Aruna’s reduction to death-in-life began in the 1970s, a heady decade worldwide for civil rights and feminism and the same decade when the Bengali writer Mahasweta Devi published the explosive Draupadi, the story of our war with the enemy within, who is killed and/or raped in an encounter, like Meena supposedly was.

Draupadi is the story of the landless peasant Draupadi Mejhen. She becomes a wanted rebel after participating in the killing of a landowner and is eventually betrayed by her erstwhile comrades, captured and raped.  The story ends with Draupadi’s unforgettable challenge to the Establishment. It emphasizes the binary opposition between male leadership and female subjectivity; it remains emblematic of our country’s continuing war on its feminized Other. A war which the Other has always lost because she does not have language. Sometimes, like Draupadi, she speaks a tribal language incomprehensible to others. And sometimes she is literally unable to speak – when she is choked with a dog chain and rendered partially comatose and speechless, like Aruna Shanbaug was.

Can the subaltern never speak after sexual violence has been brutally perpetrated? In life,no. But in literature, unforgettably, yes. After Draupadi has been raped repeatedly, she is summoned before the authorities. She stands up, naked. The nervous guards trail behind. She walks, head held high. Two breasts, two wounds. Her ravaged lips bleed as she begins laughing. She shakes with an indomitable laughter that they simply cannot comprehend. She pushes at one of the men with her two mangled breasts, and for the first time he is afraid to stand before an unarmed target.

In life, the abused body of a woman is largely hidden from view. Shame, complicity, desperation and fear ensure that…In literature, the subaltern’s nakedness is tragic, triumphant, terrifying.

In life, the abused body of a woman is largely hidden from view. Shame, complicity, desperation and fear ensure that.  Aruna Shanbaug has been out of sight and memory for over 30 years. Meena is already forgotten.

In literature, the subaltern’s nakedness is tragic, triumphant, terrifying.

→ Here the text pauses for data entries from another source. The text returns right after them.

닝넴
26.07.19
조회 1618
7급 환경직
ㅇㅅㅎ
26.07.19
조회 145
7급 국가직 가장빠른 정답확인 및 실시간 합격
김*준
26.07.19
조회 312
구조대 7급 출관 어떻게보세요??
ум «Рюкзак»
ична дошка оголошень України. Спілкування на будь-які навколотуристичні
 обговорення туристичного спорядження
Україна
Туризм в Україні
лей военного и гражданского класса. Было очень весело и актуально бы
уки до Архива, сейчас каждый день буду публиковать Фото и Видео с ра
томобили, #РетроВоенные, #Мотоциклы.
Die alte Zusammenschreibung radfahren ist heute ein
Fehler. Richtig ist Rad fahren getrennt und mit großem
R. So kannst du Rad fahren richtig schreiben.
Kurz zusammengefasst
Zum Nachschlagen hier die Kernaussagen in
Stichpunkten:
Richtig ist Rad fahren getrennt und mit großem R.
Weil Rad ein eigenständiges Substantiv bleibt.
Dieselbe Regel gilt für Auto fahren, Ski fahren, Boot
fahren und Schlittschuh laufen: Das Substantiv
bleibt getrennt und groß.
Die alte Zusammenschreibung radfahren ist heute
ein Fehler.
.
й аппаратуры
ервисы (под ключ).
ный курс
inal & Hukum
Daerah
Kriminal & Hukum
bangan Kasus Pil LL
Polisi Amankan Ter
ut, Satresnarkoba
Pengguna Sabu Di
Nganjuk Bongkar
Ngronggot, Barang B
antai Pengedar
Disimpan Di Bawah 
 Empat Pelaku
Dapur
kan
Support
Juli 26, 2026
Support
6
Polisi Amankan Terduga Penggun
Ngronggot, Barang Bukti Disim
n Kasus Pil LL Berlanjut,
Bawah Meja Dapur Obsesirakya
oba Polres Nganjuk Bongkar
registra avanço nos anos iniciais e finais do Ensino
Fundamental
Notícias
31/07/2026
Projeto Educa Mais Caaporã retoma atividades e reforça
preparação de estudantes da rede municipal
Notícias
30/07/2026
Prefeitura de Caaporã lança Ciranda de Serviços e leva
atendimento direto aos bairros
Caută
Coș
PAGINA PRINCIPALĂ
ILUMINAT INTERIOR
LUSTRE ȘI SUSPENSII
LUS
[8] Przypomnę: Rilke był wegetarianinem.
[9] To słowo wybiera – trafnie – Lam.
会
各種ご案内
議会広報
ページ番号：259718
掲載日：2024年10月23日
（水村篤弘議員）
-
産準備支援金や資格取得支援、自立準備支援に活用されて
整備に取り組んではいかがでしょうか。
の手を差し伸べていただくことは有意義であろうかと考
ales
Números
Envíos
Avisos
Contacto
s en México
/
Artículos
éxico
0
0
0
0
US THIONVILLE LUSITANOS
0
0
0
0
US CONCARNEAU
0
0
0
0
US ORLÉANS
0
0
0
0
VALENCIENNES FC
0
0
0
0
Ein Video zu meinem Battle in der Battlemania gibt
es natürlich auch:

When can the female body become an unwelcome sight rather than the site of masculine desire and control? When does it make the shift from Object to Subject? When does it challenge patriarchy instead of being its fetish? When does the female body become a weapon When once in a rare while she thrusts her naked, bleeding self into our vision. Then, inured as we are to violence, we become reduced to stone in front of this Medusa, unable to look away.

If the mark of a country’s civilization is how it treats own people, what does our report card say?  The epidemic level of violence against women remains an irreconcilable contradiction and a challenge to the self-image of a democratic or civilized nation. We have become experts at the art of looking away, but somewhere, Aruna, Meena – and Draupadi – remain bookmarks reminding us of where we are.